Il ne s’agit pas pour Eric Baudelaire de dire qu’Aziz s’est engagé en Syrie à cause de son enfance au sein d’une cité de Vitry, ce qui serait non seulement idiot mais aussi rabattrait son histoire individuelle sur un discours établissant des liens de causalité explicatifs et déterministes, selon une logique qui serait l’inverse de celle qui est développée dans le film. Les documents relatifs à l’architecture, comme tous ceux qui sont réunis dans les différentes sections de l’exposition, n’expliquent et ne démontrent rien : ils sont là pour faire résonner l’histoire d’Aziz, pour en produire des échos selon d’autres dimensions, non pour résoudre cette histoire et l’enfermer dans un récit enfin clair et univoque.

Là encore, le document ne signifie rien en lui-même, il est à peine un indice, il suspend la signification plutôt qu’il ne l’affirme, il est un signe porteur de possibles induisant la surprise, la pensée, la réflexion. L’ensemble de l’exposition présente des documents divers et des œuvres d’artistes différents qui déplacent le point de vue, conduisent à regarder ailleurs et autrement, ouvrant l’histoire d’Aziz à des résonances et possibles insoupçonnés : l’architecture, le lointain comme possibilité d’une autre vie, la question de la mémoire et de la commémoration, la formation scolaire, la question de la possibilité du portrait, du récit, celle du fonctionnement de la justice, des processus liés à la représentation, etc. Par là, l’histoire d’Aziz est déplacée à l’intérieur d’un autre temps que celui de l’urgence, elle parle à d’autres subjectivités que celles de l’état d’urgence.

Cette histoire singulière devient aussi l’occasion d’une réflexion critique, le moyen d’interrogations sur les idéaux, les discours, les institutions qui régulent la société, notre société, mais aussi l’art ou l’Histoire. Le plus singulier, ici affirmé dans sa plus grande singularité, est porteur d’un regard réflexif et critique sur ce que nous sommes et sur ce qui nous constitue, d’une manière plus générale que ce qui concernerait exclusivement notre rapport aux attentats.

Eric Baudelaire © Jean-Philippe Cazier

L’exposition d’Eric Baudelaire est aussi l’occasion d’une redéfinition de l’art et de l’artiste, celui-ci n’étant plus nécessairement le producteur de toutes les œuvres exposées. Tendant à se confondre avec le curateur, l’artiste apparaît comme un concepteur et un agenceur, créant les conditions d’une opposition au discours majoritaire ambiant, au discours commun des subjectivités dominées par la logique actuelle de la parole médiatique, politique et policière, et créant les conditions d’interrogations, de réflexions. Le spectateur est sollicité en tant que sujet, amené à occuper la place du sujet qui pense, réfléchit, crée lui-même des liens nouveaux, des échos que l’exposition n’aura peut-être pas prévus.

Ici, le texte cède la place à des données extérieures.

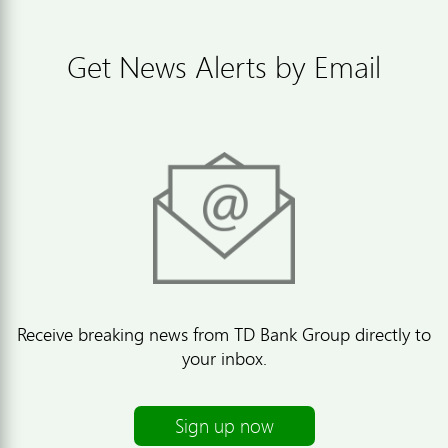
Get News Alerts by Email
Receive breaking news from TD Bank Group directly to
your inbox.
Sign up now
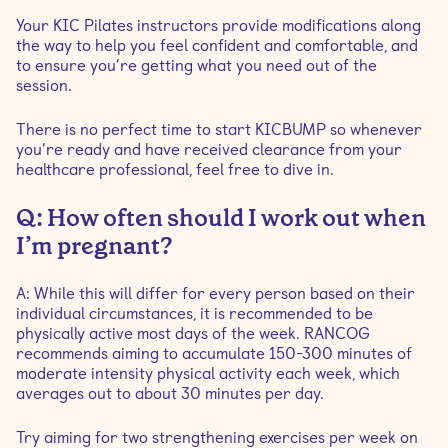
Your KIC Pilates instructors provide modifications along
the way to help you feel confident and comfortable, and
to ensure you’re getting what you need out of the
session.
There is no perfect time to start KICBUMP so whenever
you’re ready and have received clearance from your
healthcare professional, feel free to dive in.
Q: How often should I work out when
I’m pregnant?
A: While this will differ for every person based on their
individual circumstances, it is recommended to be
physically active most days of the week. RANCOG
recommends aiming to accumulate 150-300 minutes of
moderate intensity physical activity each week, which
averages out to about 30 minutes per day.
Try aiming for two strengthening exercises per week on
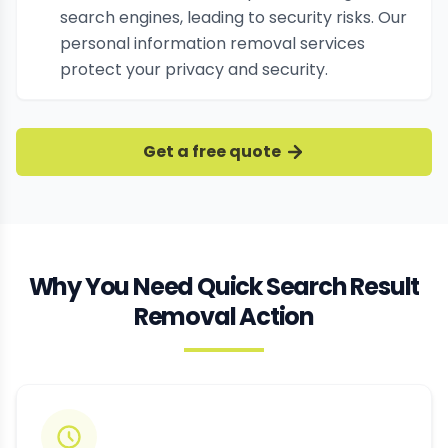
search engines, leading to security risks. Our
personal information removal services
protect your privacy and security.
Get a free quote
Why You Need Quick Search Result
Removal Action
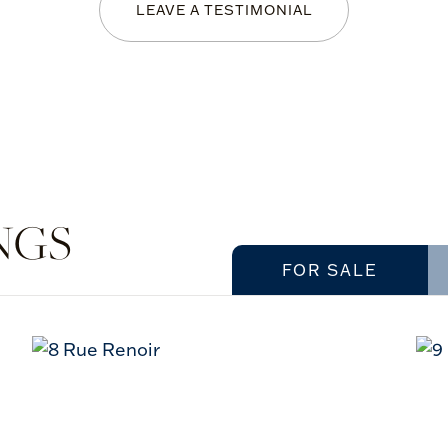
LEAVE A TESTIMONIAL
NGS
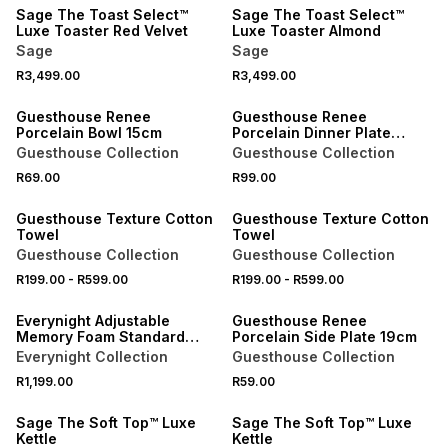
Sage The Toast Select™
Sage The Toast Select™
Luxe Toaster Red Velvet
Luxe Toaster Almond
Sage
Sage
R3,499.00
R3,499.00
NEW
NEW
Guesthouse Renee
Guesthouse Renee
Porcelain Bowl 15cm
Porcelain Dinner Plate
27cm
Guesthouse Collection
Guesthouse Collection
40% OFF 2ND
40% OFF 2ND
R69.00
R99.00
NEW
NEW
Guesthouse Texture Cotton
Guesthouse Texture Cotton
Towel
Towel
Guesthouse Collection
Guesthouse Collection
R199.00
-
R599.00
R199.00
-
R599.00
NEW
NEW
Everynight Adjustable
Guesthouse Renee
Memory Foam Standard
Porcelain Side Plate 19cm
Pillow
Everynight Collection
Guesthouse Collection
R1,199.00
R59.00
Sage The Soft Top™ Luxe
Sage The Soft Top™ Luxe
Kettle
Kettle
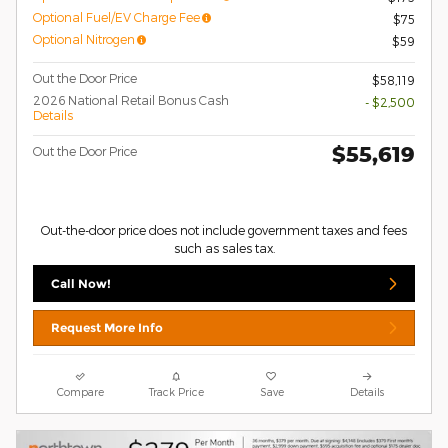
Optional Fuel/EV Charge Fee
$75
Optional Nitrogen
$59
Out the Door Price
$58,119
2026 National Retail Bonus Cash
- $2,500
Details
$55,619
Out the Door Price
Out-the-door price does not include government taxes and fees
such as sales tax.
Call Now!
Request More Info
Compare
Track Price
Save
Details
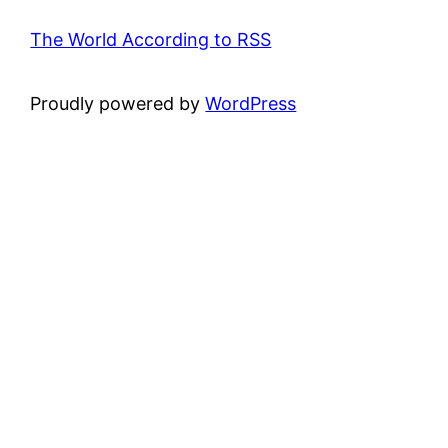
The World According to RSS
Proudly powered by
WordPress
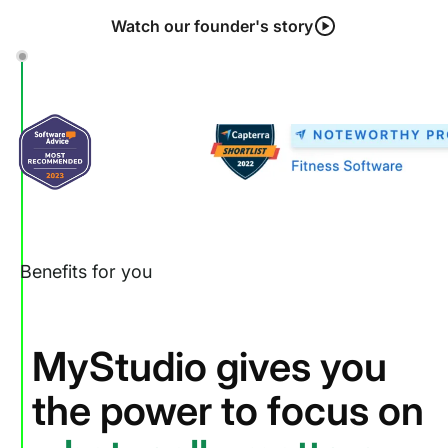
Watch our founder's story
Benefits for you
MyStudio gives you
the power to focus on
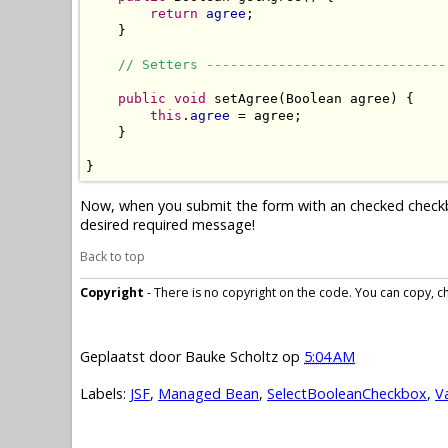
return
agree
;

    }

// Setters ------------------------------
public
void
 setAgree(Boolean agree) {

this
.
agree
 = agree;

    }

}
Now, when you submit the form with an checked checkbox,
desired required message!
Back to top
Copyright
- There is no copyright on the code. You can copy, cha
Geplaatst door
Bauke Scholtz
op
5:04 AM
Labels:
JSF
,
Managed Bean
,
SelectBooleanCheckbox
,
V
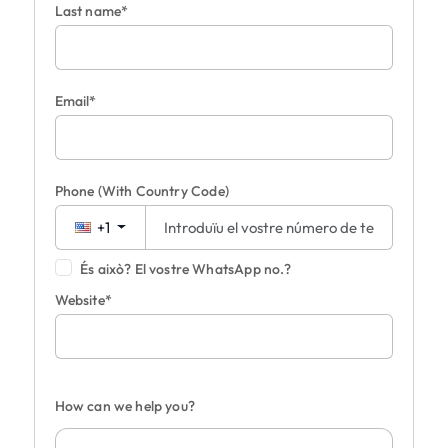
Last name*
Email*
Phone
(With Country Code)
+1
És això? El vostre WhatsApp no.?
Website*
How can we help you?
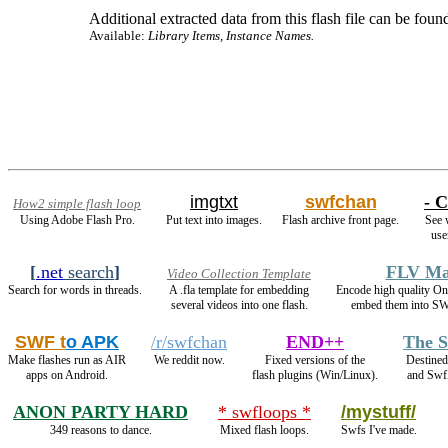
Additional extracted data from this flash file can be found
Available:
Library Items, Instance Names.
imgtxt
swfchan
- C
How2 simple flash loop
Using Adobe Flash Pro.
Put text into images.
Flash archive front page.
See 
use
[
.net
search
]
FLV Ma
Video Collection Template
Search for words in threads.
A .fla template for embedding
Encode high quality 
several videos into one flash.
embed them into SW
SWF t
o APK
/r/swfchan
END++
The S
Make flashes run as AIR
We reddit now.
Fixed versions of the
Destined
apps on Android.
flash plugins (Win/Linux).
and Swf
ANON PARTY HARD
* swfloops *
/mystuff/
349 reasons to dance.
Mixed flash loops.
Swfs I've made.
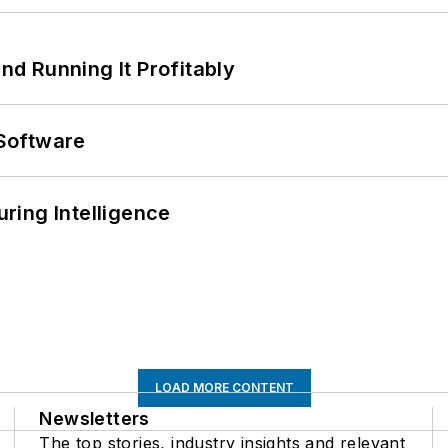
d Running It Profitably
Software
ring Intelligence
LOAD MORE CONTENT
Newsletters
The top stories, industry insights and relevant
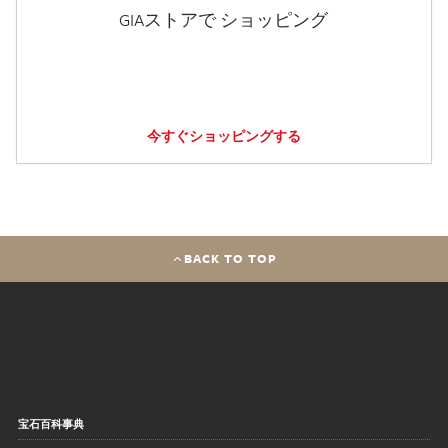
GIAストアで ショッピング
今すぐショッピングする
BACK TO TOP
宝石百科事典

Cette place nouvelle de l’artiste comme agenceur, n’imposant pas dans son œuvre un point de vue seul et unique mais favorisant l’existence d’un monde multiple et imprévu, se vérifie d’autant plus que l’exposition inclut une série de projections, d’interventions et débats de personnalités et auteurs divers, venus d’horizons différents, qui auront lieu durant tout le temps de celle-ci et dont la transcription sera affichée au fur et à mesure des journées – pour, là encore, produire autre chose et devenir autre chose que ce à quoi l’on nous condamne.

Eric Baudelaire, « Après », Centre Pompidou, du 6 au 18 septembre 2017. Pour les horaires des projections et débats ainsi que les participants, voir le site du Centre Pompidou.